• _EXERCISE DIRECTIONS_:
Below are the records. Reproduce exactly the lines from the one containing "Ajutor și asistență" through the final line, and omit any pictures.

• _ENTRIES SHOWN_:

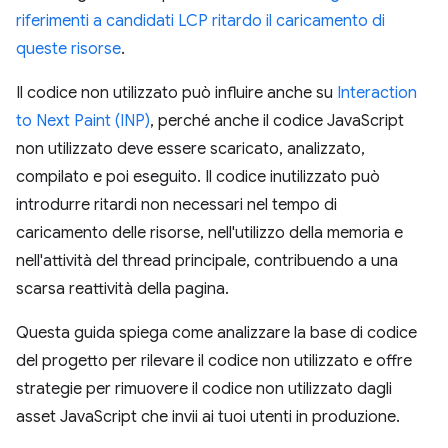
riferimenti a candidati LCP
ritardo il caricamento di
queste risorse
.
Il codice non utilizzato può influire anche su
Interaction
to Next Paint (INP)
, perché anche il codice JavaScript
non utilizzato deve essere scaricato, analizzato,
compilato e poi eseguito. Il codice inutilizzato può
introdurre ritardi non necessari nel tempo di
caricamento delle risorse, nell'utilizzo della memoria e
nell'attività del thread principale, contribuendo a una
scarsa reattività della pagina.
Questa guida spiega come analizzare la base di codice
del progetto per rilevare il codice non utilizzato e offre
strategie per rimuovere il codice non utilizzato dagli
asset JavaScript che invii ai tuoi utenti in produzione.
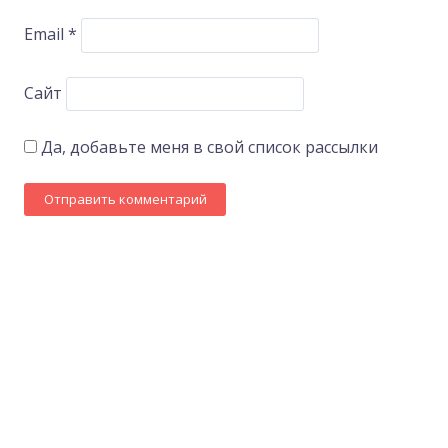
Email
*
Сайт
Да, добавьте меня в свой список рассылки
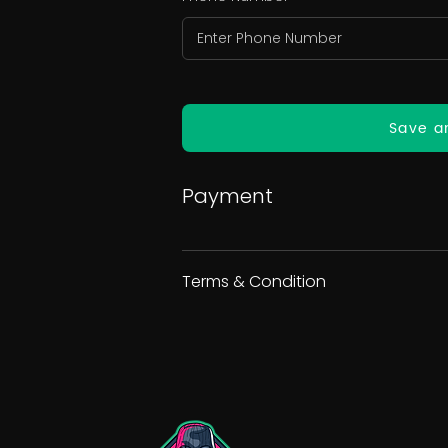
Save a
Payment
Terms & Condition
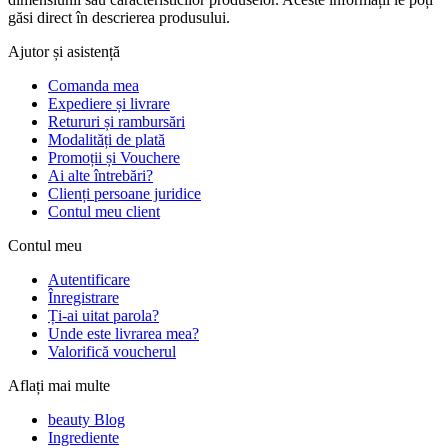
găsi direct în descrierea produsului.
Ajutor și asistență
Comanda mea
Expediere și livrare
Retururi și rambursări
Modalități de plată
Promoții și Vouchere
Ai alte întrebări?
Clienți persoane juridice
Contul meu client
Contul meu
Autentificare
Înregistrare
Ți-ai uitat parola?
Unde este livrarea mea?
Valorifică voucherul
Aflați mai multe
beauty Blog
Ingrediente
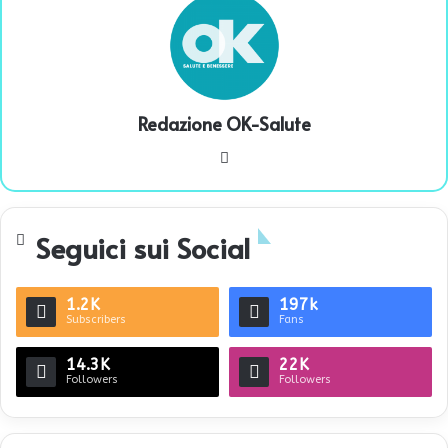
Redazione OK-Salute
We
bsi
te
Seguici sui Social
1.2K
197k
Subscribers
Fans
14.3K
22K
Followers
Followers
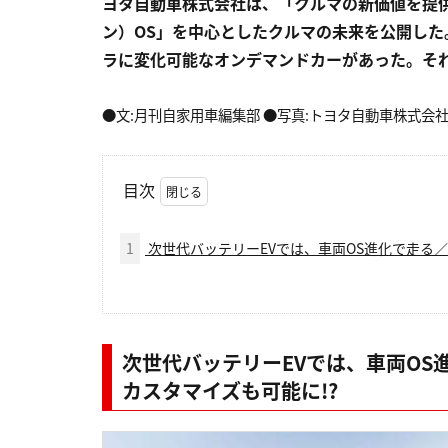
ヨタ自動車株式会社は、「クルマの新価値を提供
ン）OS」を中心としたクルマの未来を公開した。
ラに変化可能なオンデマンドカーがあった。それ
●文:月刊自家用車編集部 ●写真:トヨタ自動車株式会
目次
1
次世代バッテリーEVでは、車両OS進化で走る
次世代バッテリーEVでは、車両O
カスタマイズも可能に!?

• _WRITTEN ANSWER_:
Ajutor și asistență
Comanda mea
Expediere și livrare
Retururi și rambursări
Modalități de plată
Promoții și Vouchere
Ai alte întrebări?
Clienți persoane juridice
Contul meu client
Contul meu
Autentificare
Înregistrare
Ți-ai uitat parola?
Unde este livrarea mea?
Valorifică voucherul
Aflați mai multe
beauty Blog
Ingrediente
Redazione OK-Salute
We
bsi
te
Seguici sui Social
1.2K
197k
Subscribers
Fans
14.3K
22K
Followers
Followers
ヨタ自動車株式会社は、「クルマの新価値を提供
ン）OS」を中心としたクルマの未来を公開した。
ラに変化可能なオンデマンドカーがあった。それ
●文:月刊自家用車編集部 ●写真:トヨタ自動車株式会
目次
1
次世代バッテリーEVでは、車両OS進化で走る
次世代バッテリーEVでは、車両O
カスタマイズも可能に!?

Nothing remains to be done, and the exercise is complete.